Status-Differentiated Access to Federal Habeas Relief for U.S. Citizens and Noncitizen Nationals Detained in American Samoa

This Note highlights a troubling gap in access to federal habeas relief for persons detained in American Samoa, the only United States territory that does not confer birthright citizenship on persons born there. There is no law affirmatively establishing that persons detained in American Samoa are entitled to seek federal habeas relief, regardless of citizenship status. However, there is a theoretical pathway for U.S. citizens detained in American Samoa to petition for federal habeas relief using a common law exception to the “immediate custodian rule” that requires habeas petitioners to name their local warden as respondent. This rule usually creates an insurmountable barrier to federal habeas relief because there is no federal court in American Samoa and no federal court can assert personal jurisdiction over a prison warden in American Samoa. The exception is explicitly available only to U.S. citizens detained outside the territorial jurisdiction of any federal court. The Secretary of the Interior has plenary authority over American Samoa. Therefore, as indicated by the U.S. District Court for the District of Hawaii in Barlow v. Sunia, a U.S. citizen detained in American Samoa could name the Secretary as respondent and petition for federal habeas relief in the District of D.C. 
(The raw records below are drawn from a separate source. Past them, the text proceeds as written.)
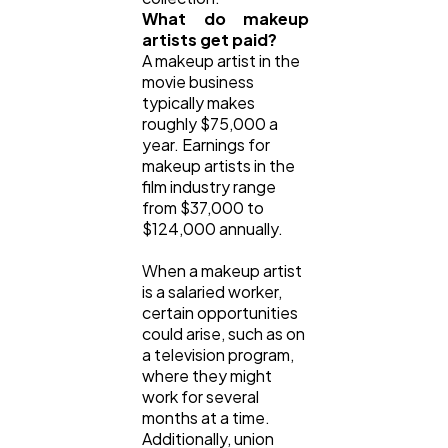
What do makeup
artists get paid?
A makeup artist in the
movie business
typically makes
roughly $75,000 a
year. Earnings for
makeup artists in the
film industry range
from $37,000 to
$124,000 annually.
When a makeup artist
is a salaried worker,
certain opportunities
could arise, such as on
a television program,
where they might
work for several
months at a time.
Additionally, union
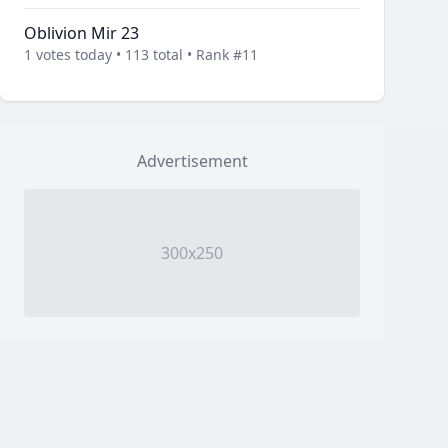
Oblivion Mir 23
1 votes today • 113 total • Rank #11
Advertisement
300x250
Because this exception does not extend to noncitizen U.S. nationals detained in American Samoa, and the “noncitizen national” designation exists only in American Samoa, this population is uniquely precluded from accessing federal habeas relief, a privilege the Supreme Court has extended to extraterritorial noncitizen detainees in notable cases like Rasul v. Bush and Boumediene v. Bush, among others. 
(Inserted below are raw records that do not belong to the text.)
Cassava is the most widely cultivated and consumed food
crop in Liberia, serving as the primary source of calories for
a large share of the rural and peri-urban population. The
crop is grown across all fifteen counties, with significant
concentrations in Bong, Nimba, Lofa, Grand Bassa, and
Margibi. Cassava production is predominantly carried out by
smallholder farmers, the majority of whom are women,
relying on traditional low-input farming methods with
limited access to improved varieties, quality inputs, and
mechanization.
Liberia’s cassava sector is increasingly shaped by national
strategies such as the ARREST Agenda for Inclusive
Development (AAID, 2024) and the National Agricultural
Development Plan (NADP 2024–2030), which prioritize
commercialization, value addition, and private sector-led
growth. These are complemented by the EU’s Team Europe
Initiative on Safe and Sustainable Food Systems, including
There are myriad solutions available to correct differentiated access based solely on citizenship status. The simplest option would be for the federal courts to expand the Padilla exception to include noncitizen nationals. Alternatively, Congress could establish a federal court in American Samoa or expand an existing federal court’s jurisdiction to encompass claims arising out of the Territory. Unfortunately, there are also significant barriers to enacting those solutions. This is in large part because the federal government has unrestricted power over American Samoa, and the Territory’s small population and remote location make amassing sufficient political power to compel change unlikely.